![]() Photo courtesy TLC Competing teams in the junkyard |
The original show, initially titled "Scrapheap," debuted in the U.K. in 1998. It gained a devoted following pretty quickly, and after three seasons, it was a hit all across the U.K. Impressed with the format (and the ratings), Discovery Communications bought the rights to air the show on TLC, under the name "Junkyard Wars." The import attracted a sizable American audience, and TLC commissioned new episodes specifically for the U.S. market. Apart from its American hosts and contestants, "Junkyard Wars" is nearly identical to its British counterpart. Incidentally, the American version is also a hit in the U.K., along with the original.
The series was created Cathy Rogers, who ended up doing double duty as co-producer and co-host in past seasons. According to Rogers, the idea was partially inspired by the 1995 Ron Howard film "Apollo 13," a docudrama about the 1970 Apollo mission, which met with a series of near-disastrous catastrophes. In real life and in the movie, astronauts aboard the Apollo 13 spacecraft and NASA engineers on the ground managed to save the entire crew working with the various items that happened to be onboard. Rogers loved the combination of tense drama and real applied science in the movie, and saw that the same sort of mix would make a cool TV show.

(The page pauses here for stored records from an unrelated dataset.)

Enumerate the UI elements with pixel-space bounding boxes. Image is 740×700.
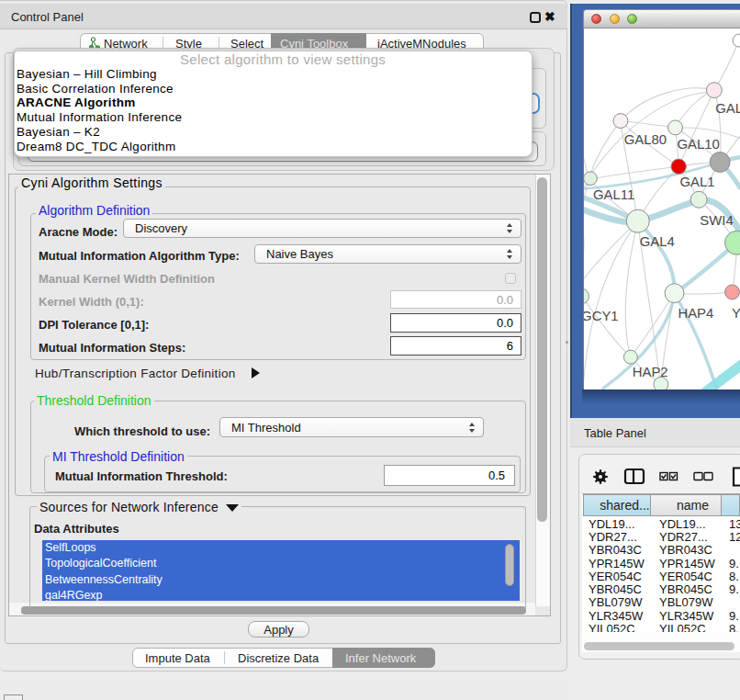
svg-text:Y: Y	[732, 306, 740, 321]
svg-text:GAL4: GAL4	[640, 234, 675, 249]
svg-text:GAL7: GAL7	[715, 101, 740, 116]
svg-text:HAP2: HAP2	[633, 365, 668, 379]
svg-text:GCY1: GCY1	[583, 309, 619, 323]
svg-text:GAL10: GAL10	[677, 137, 719, 152]
svg-text:GAL11: GAL11	[593, 187, 634, 202]
svg-text:GAL80: GAL80	[624, 132, 667, 147]
svg-text:SWI4: SWI4	[700, 213, 733, 228]
svg-text:HAP4: HAP4	[678, 306, 713, 321]
svg-text:GAL1: GAL1	[679, 175, 714, 189]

![]() Photo courtesy TLC Cathy Rogers, the creator of "Scrapheap Challenge" and "Junkyard Wars," with team members |
To fans of all ages, the formula is an ideal mesh of education and entertainment. The show has the same "real people" appeal of hit reality shows like "Survivor," but contestants compete with pure mental prowess and ingenuity, rather than alliances and plots. And in the end, it doesn't matter so much who wins -- there is no cash reward, just a trophy and bragging rights. It's all about making something remarkable with limited resources.